--- DATA EXTRACT Enclosed Below ---

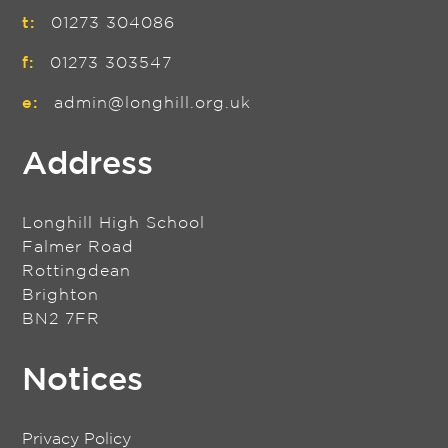
t:
01273 304086
f:
01273 303547
e:
admin@longhill.org.uk
Address
Longhill High School
Falmer Road
Rottingdean
Brighton
BN2 7FR
Notices
Privacy Policy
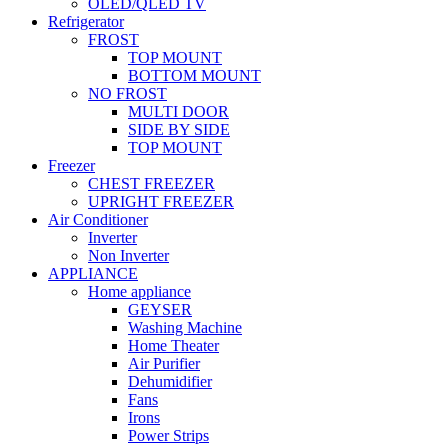
OLED/QLED TV
Refrigerator
FROST
TOP MOUNT
BOTTOM MOUNT
NO FROST
MULTI DOOR
SIDE BY SIDE
TOP MOUNT
Freezer
CHEST FREEZER
UPRIGHT FREEZER
Air Conditioner
Inverter
Non Inverter
APPLIANCE
Home appliance
GEYSER
Washing Machine
Home Theater
Air Purifier
Dehumidifier
Fans
Irons
Power Strips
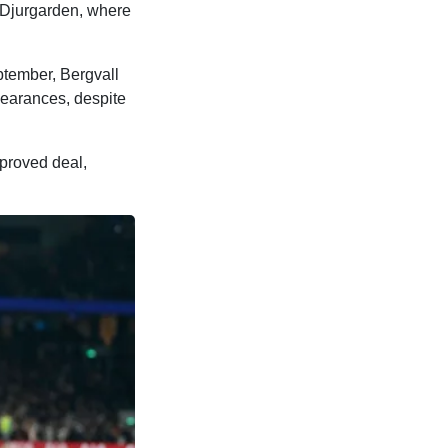
 Djurgarden, where
eptember, Bergvall
pearances, despite
proved deal,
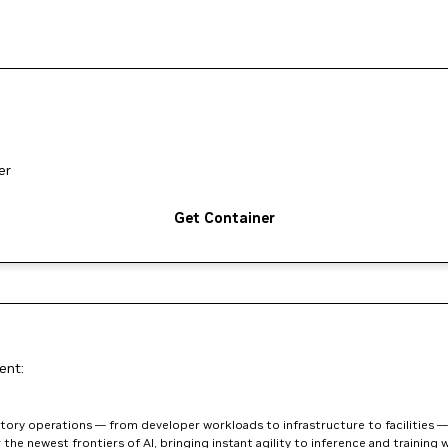
er
Get Container
ent:
ory operations — from developer workloads to infrastructure to facilities — w
he newest frontiers of AI, bringing instant agility to inference and training w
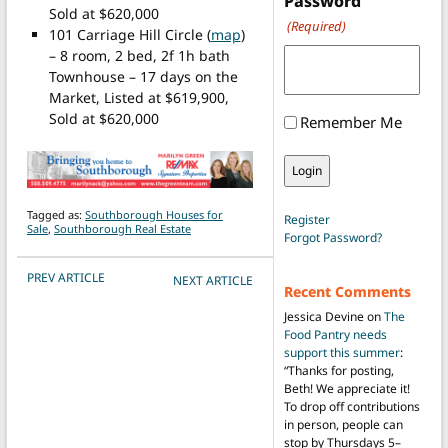
Password
Sold at $620,000
(Required)
101 Carriage Hill Circle (
map
)
– 8 room, 2 bed, 2f 1h bath
Townhouse – 17 days on the
Market, Listed at $619,900,
Sold at $620,000
Remember Me
Tagged as:
Southborough Houses for
Register
Sale
,
Southborough Real Estate
Forgot Password?
POST NAVIGATION
PREV ARTICLE
NEXT ARTICLE
Recent Comments
Jessica Devine
on
The
Food Pantry needs
support this summer
:
“
Thanks for posting,
Beth! We appreciate it!
To drop off contributions
in person, people can
stop by Thursdays 5–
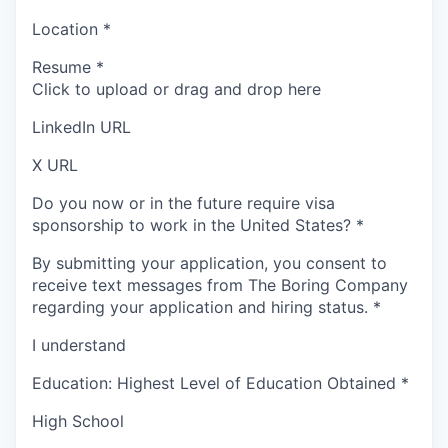
Location
*
Resume
*
Click to upload or drag and drop here
LinkedIn URL
X URL
Do you now or in the future require visa
sponsorship to work in the United States?
*
By submitting your application, you consent to
receive text messages from The Boring Company
regarding your application and hiring status.
*
I understand
Education: Highest Level of Education Obtained
*
High School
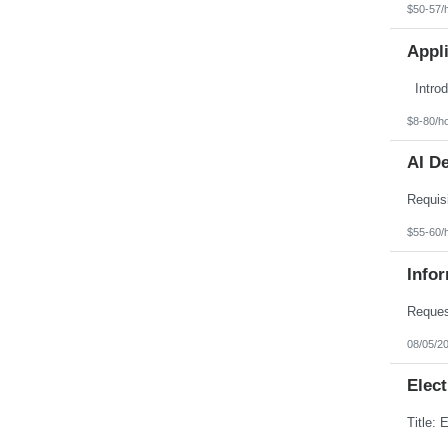
$50-57/
Appl
$8-80/h
AI D
$55-60/
Info
08/05/2
Elect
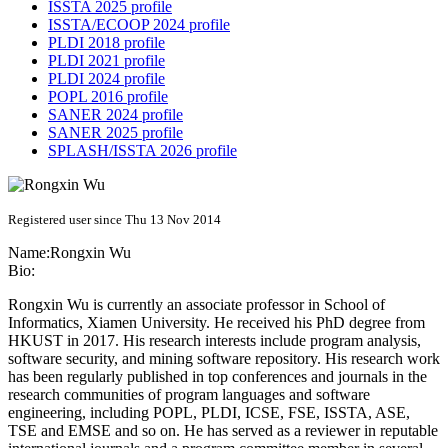
ISSTA 2025 profile
ISSTA/ECOOP 2024 profile
PLDI 2018 profile
PLDI 2021 profile
PLDI 2024 profile
POPL 2016 profile
SANER 2024 profile
SANER 2025 profile
SPLASH/ISSTA 2026 profile
Registered user since Thu 13 Nov 2014
Name:
Rongxin Wu
Bio:
Rongxin Wu is currently an associate professor in School of
Informatics, Xiamen University. He received his PhD degree from
HKUST in 2017. His research interests include program analysis,
software security, and mining software repository. His research work
has been regularly published in top conferences and journals in the
research communities of program languages and software
engineering, including POPL, PLDI, ICSE, FSE, ISSTA, ASE,
TSE and EMSE and so on. He has served as a reviewer in reputable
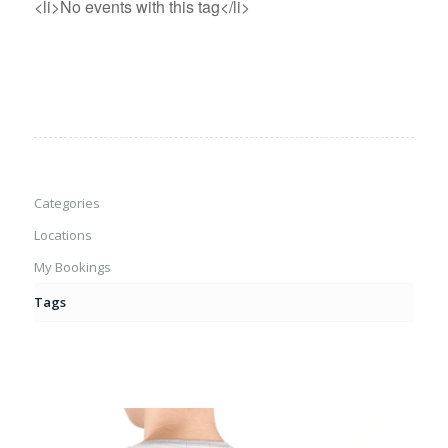
<li>No events with this tag</li>
Categories
Locations
My Bookings
Tags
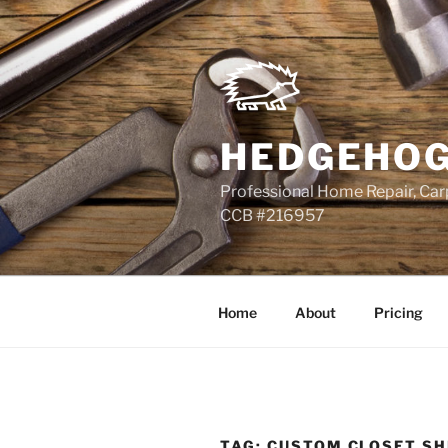
Skip
to
content
HEDGEHOG
Professional Home Repair, Carp
CCB #216957
Home
About
Pricing
TAG:
CUSTOM CLOSET SH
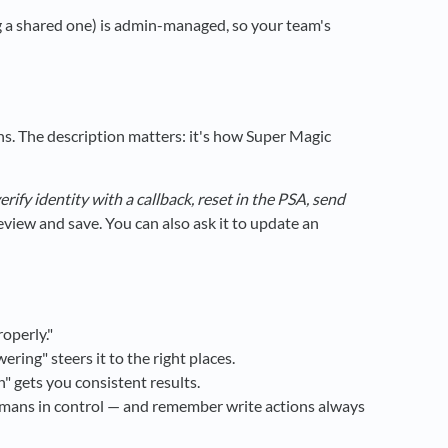
ng a shared one) is admin-managed, so your team's
ons. The description matters: it's how Super Magic
erify identity with a callback, reset in the PSA, send
eview and save. You can also ask it to update an
roperly."
ing" steers it to the right places.
 gets you consistent results.
umans in control — and remember write actions always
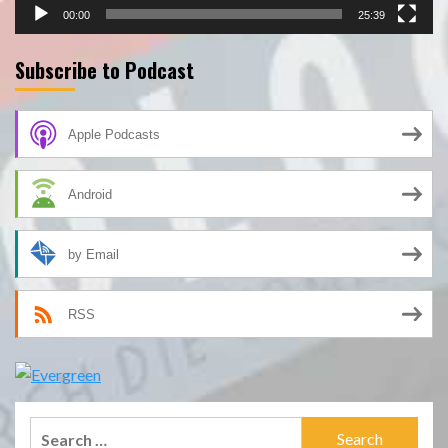
00:00
25:39
Subscribe to Podcast
Apple Podcasts
Android
by Email
RSS
Search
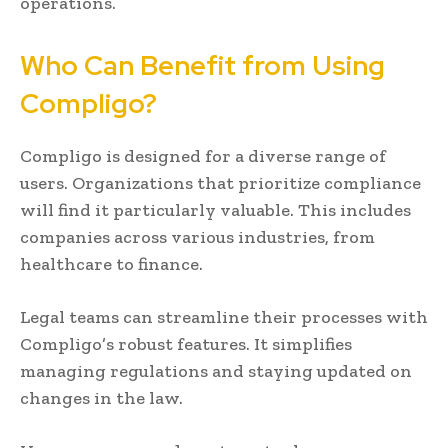
operations.
Who Can Benefit from Using
Compligo?
Compligo is designed for a diverse range of
users. Organizations that prioritize compliance
will find it particularly valuable. This includes
companies across various industries, from
healthcare to finance.
Legal teams can streamline their processes with
Compligo’s robust features. It simplifies
managing regulations and staying updated on
changes in the law.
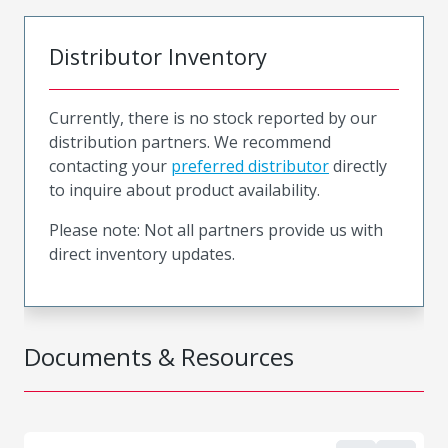
Distributor Inventory
Currently, there is no stock reported by our
distribution partners. We recommend
contacting your
preferred distributor
directly
to inquire about product availability.
Please note: Not all partners provide us with
direct inventory updates.
Documents & Resources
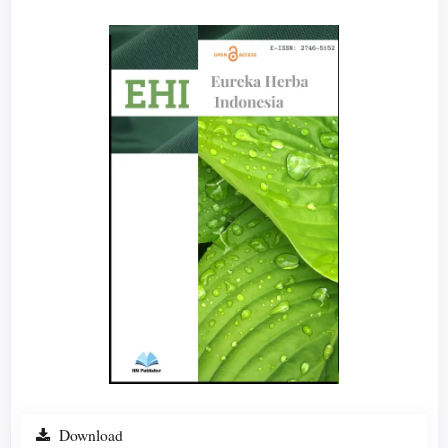
Article
Sidebar
Download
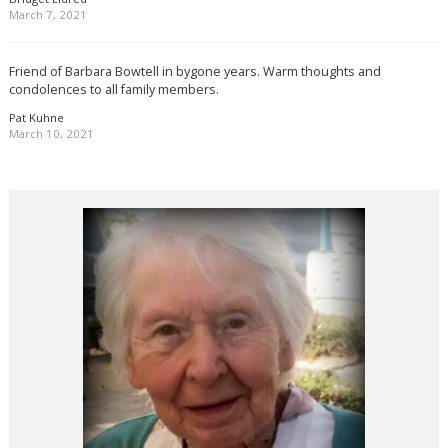
March 7, 2021
Friend of Barbara Bowtell in bygone years. Warm thoughts and
condolences to all family members.
Pat Kuhne
March 10, 2021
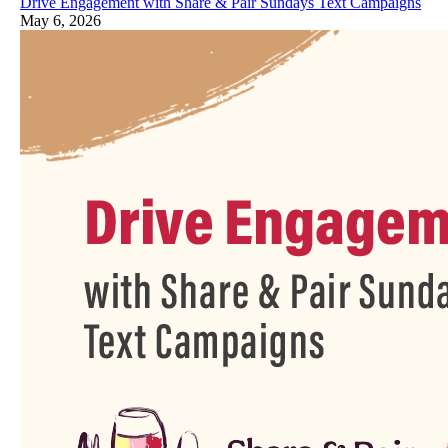
Drive Engagement with Share & Pair Sundays Text Campaigns
May 6, 2026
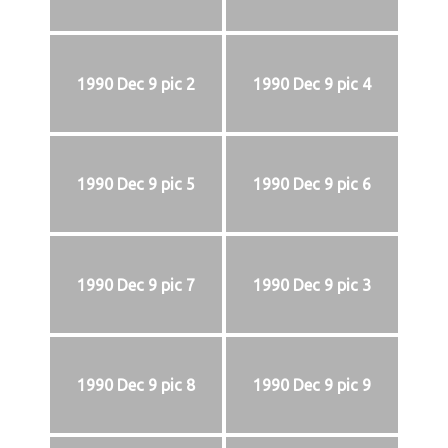
1990 Dec 9 pic 2
1990 Dec 9 pic 4
1990 Dec 9 pic 5
1990 Dec 9 pic 6
1990 Dec 9 pic 7
1990 Dec 9 pic 3
1990 Dec 9 pic 8
1990 Dec 9 pic 9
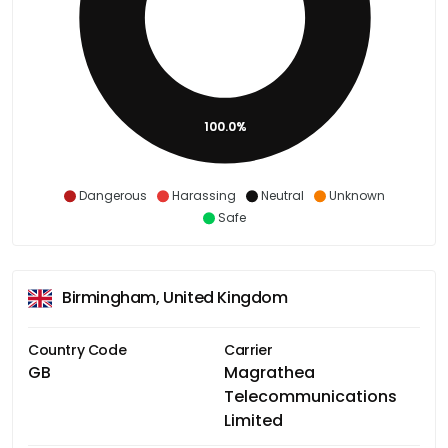
100.0%
Dangerous
Harassing
Neutral
Unknown
Safe
Birmingham, United Kingdom
Country Code
Carrier
GB
Magrathea
Telecommunications
Limited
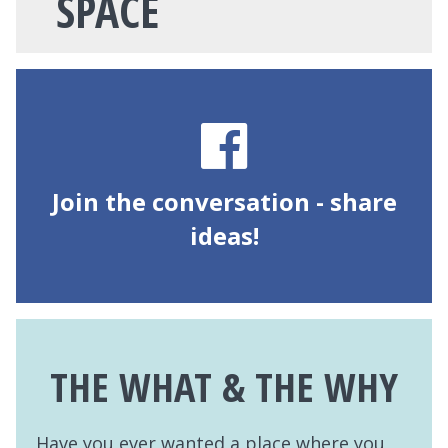
SPACE
Join the conversation - share
ideas!
THE WHAT & THE WHY
Have you ever wanted a place where you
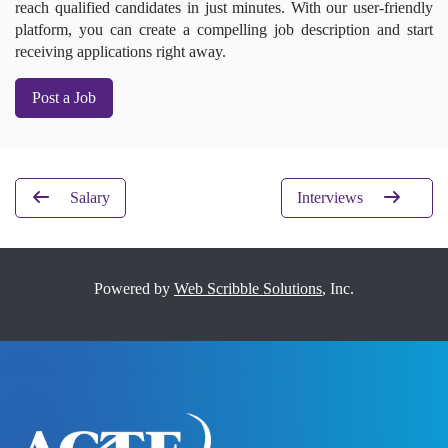
reach qualified candidates in just minutes. With our user-friendly
platform, you can create a compelling job description and start
receiving applications right away.
Post a Job
Salary
Interviews
Powered by
Web Scribble Solutions
, Inc.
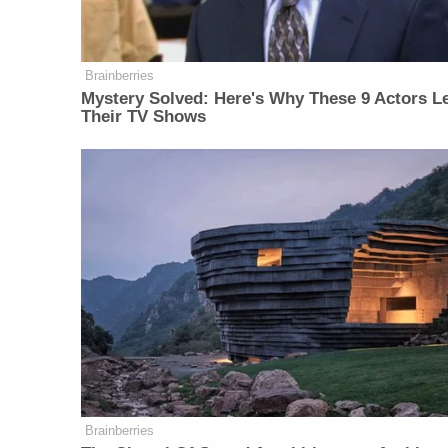
Brainberries
Mystery Solved: Here's Why These 9 Actors Le
Their TV Shows
Brainberries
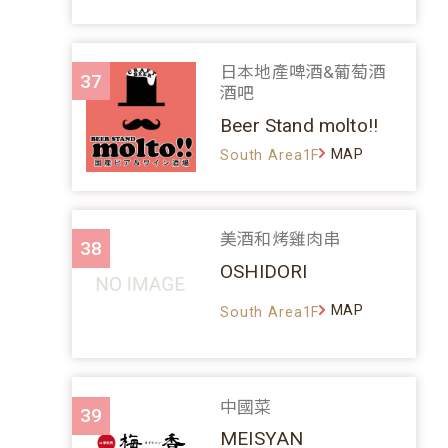
日本地產啤酒&葡萄酒
37
酒吧
Beer Stand molto!!
MAP
South Area1F
美酒和烤雞肉串
38
OSHIDORI
MAP
South Area1F
中國菜
39
MEISYAN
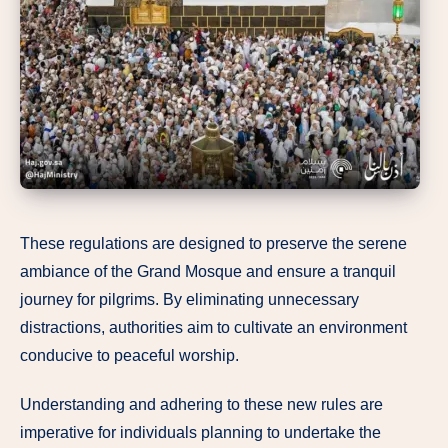
These regulations are designed to preserve the serene
ambiance of the Grand Mosque and ensure a tranquil
journey for pilgrims. By eliminating unnecessary
distractions, authorities aim to cultivate an environment
conducive to peaceful worship.
Understanding and adhering to these new rules are
imperative for individuals planning to undertake the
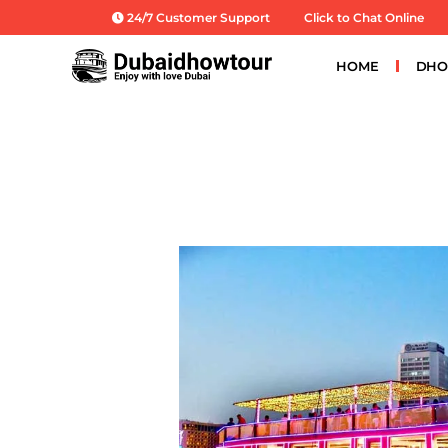
Skip
24/7 Customer Support
Click to Chat Online
to
content
HOME
DHO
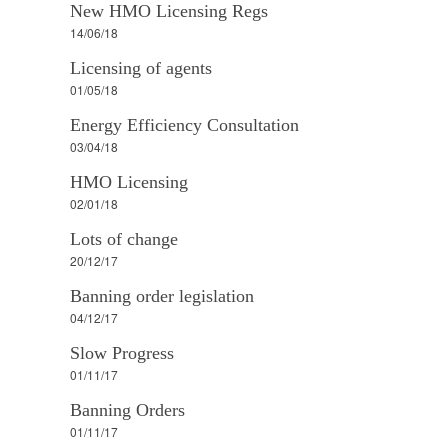
New HMO Licensing Regs
14/06/18
Licensing of agents
01/05/18
Energy Efficiency Consultation
03/04/18
HMO Licensing
02/01/18
Lots of change
20/12/17
Banning order legislation
04/12/17
Slow Progress
01/11/17
Banning Orders
01/11/17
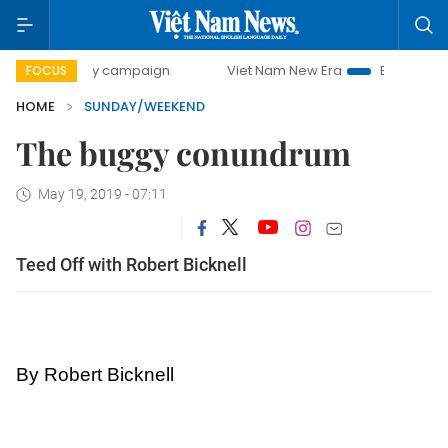
0-day campaign
Viet Nam New Era
Bringing Resolutions 
FOCUS
HOME
SUNDAY/WEEKEND
The buggy conundrum
May 19, 2019 - 07:11
Teed Off with Robert Bicknell
By Robert Bicknell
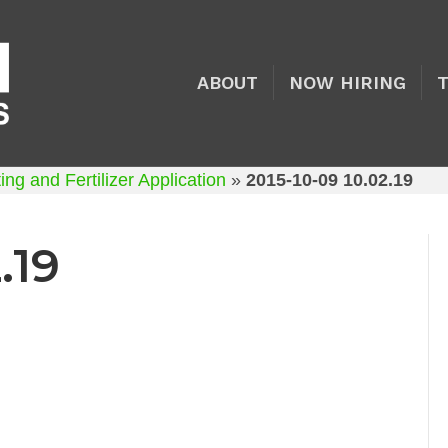
ABOUT
NOW HIRING
ng and Fertilizer Application
»
2015-10-09 10.02.19
.19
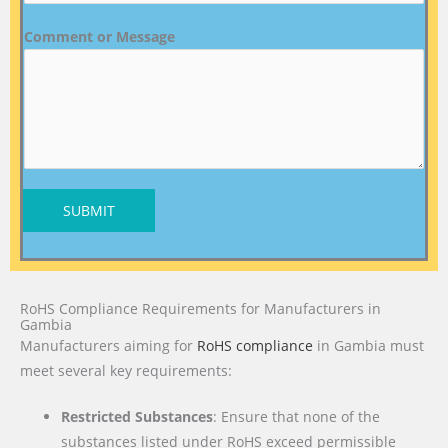
Comment or Message
SUBMIT
RoHS Compliance Requirements for Manufacturers in
Gambia
Manufacturers aiming for
RoHS compliance
in Gambia must
meet several key requirements:
Restricted Substances
: Ensure that none of the
substances listed under RoHS exceed permissible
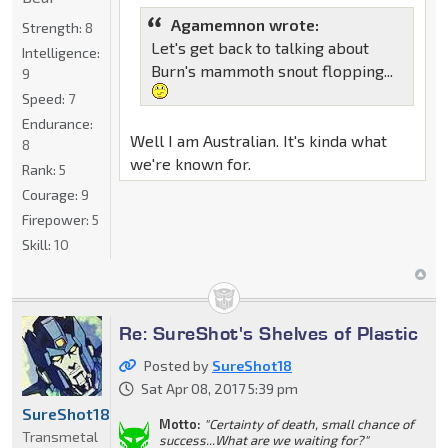
Agamemnon wrote:
Strength:
8
Let's get back to talking about
Intelligence:
Burn's mammoth snout flopping...
9
Speed:
7
Endurance:
Well I am Australian. It's kinda what
8
we're known for.
Rank:
5
Courage:
9
Firepower:
5
Skill:
10
Re: SureShot's Shelves of Plastic
Posted by
SureShot18
Sat Apr 08, 2017 5:39 pm
SureShot18
Motto:
"Certainty of death, small chance of
Transmetal
success...What are we waiting for?"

--- End of Enclosed DATA EXTRACT ---

▶ _YOUR INSTRUCTIONS_
Above, find the line holding "Washing Machine" and the line holding "ng a shared". Print exactly those two lines and every line between them, but no pictures.

▶ _SOLUTION TO THIS TASK_
Washing Machine
Home Theater
Air Purifier
Dehumidifier
Fans
Irons
Power Strips
 Djurgarden, where
eptember, Bergvall
pearances, despite
proved deal,
er
Get Container
ent:
ory operations — from developer workloads to infrastructure to facilities — w
he newest frontiers of AI, bringing instant agility to inference and training w
Password
Sold at $620,000
(Required)
101 Carriage Hill Circle (
map
)
– 8 room, 2 bed, 2f 1h bath
Townhouse – 17 days on the
Market, Listed at $619,900,
Sold at $620,000
Remember Me
Tagged as:
Southborough Houses for
Register
Sale
,
Southborough Real Estate
Forgot Password?
POST NAVIGATION
PREV ARTICLE
NEXT ARTICLE
Recent Comments
Jessica Devine
on
The
Food Pantry needs
support this summer
:
“
Thanks for posting,
Beth! We appreciate it!
To drop off contributions
in person, people can
stop by Thursdays 5–
Location
*
Resume
*
Click to upload or drag and drop here
LinkedIn URL
X URL
Do you now or in the future require visa
sponsorship to work in the United States?
*
By submitting your application, you consent to
receive text messages from The Boring Company
regarding your application and hiring status.
*
I understand
Education: Highest Level of Education Obtained
*
High School
$50-57/
Appl
$8-80/h
AI D
$55-60/
Info
08/05/2
Elect
ISSTA 2025 profile
ISSTA/ECOOP 2024 profile
PLDI 2018 profile
PLDI 2021 profile
PLDI 2024 profile
POPL 2016 profile
SANER 2024 profile
SANER 2025 profile
SPLASH/ISSTA 2026 profile
Registered user since Thu 13 Nov 2014
Name:
Rongxin Wu
Bio:
Rongxin Wu is currently an associate professor in School of
Informatics, Xiamen University. He received his PhD degree from
HKUST in 2017. His research interests include program analysis,
software security, and mining software repository. His research work
has been regularly published in top conferences and journals in the
research communities of program languages and software
engineering, including POPL, PLDI, ICSE, FSE, ISSTA, ASE,
TSE and EMSE and so on. He has served as a reviewer in reputable
<li>No events with this tag</li>
Categories
Locations
My Bookings
Tags
Skip
to
content
HEDGEHOG
Professional Home Repair, Carp
CCB #216957
Home
About
Pricing
TAG:
CUSTOM CLOSET SH
ng a shared one) is admin-managed, so your team's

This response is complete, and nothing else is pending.